Rabin memorial day is less nasty than it was in the past - analysis

Today's government carries a different message: It is possible to differ ideologically, and still be able to work constructively with one another. 

 Prime Minister Yitzhak Rabin laughs together with fellow member of the political Labour party Micha Goldman at a party meeting in Tel Aviv. (photo credit: MOSHE SHAI/FLASH90)
Prime Minister Yitzhak Rabin laughs together with fellow member of the political Labour party Micha Goldman at a party meeting in Tel Aviv.
(photo credit: MOSHE SHAI/FLASH90)

For many in the country’s so-called national camp in general, and in the National-Religious camp in particular, the days leading up to the anniversary of Yitzhak Rabin’s assassination – the 12th of Heshvan according to the Hebrew calendar, November 4 according to the Gregorian one – have in the past been uncomfortable.

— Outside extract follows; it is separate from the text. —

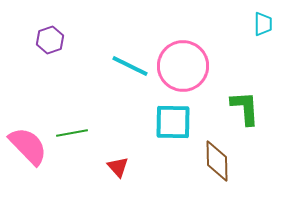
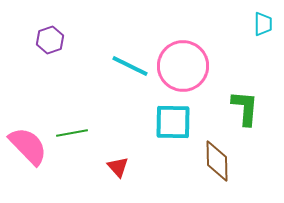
green L-shape: rotated 9 degrees clockwise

These days were always preceded by debates about who was entitled, and who was not, to speak and even attend various memorial ceremonies for the slain leader; what was and was not learned from the horrific murder; and who bears direct and indirect responsibility.

Since the assassin, Yigal Amir, came from the national-religious camp, for years some people and groups placed collective blame on that camp and its ideology for the murders – as well as on the national camp because it opposed the Oslo Accords.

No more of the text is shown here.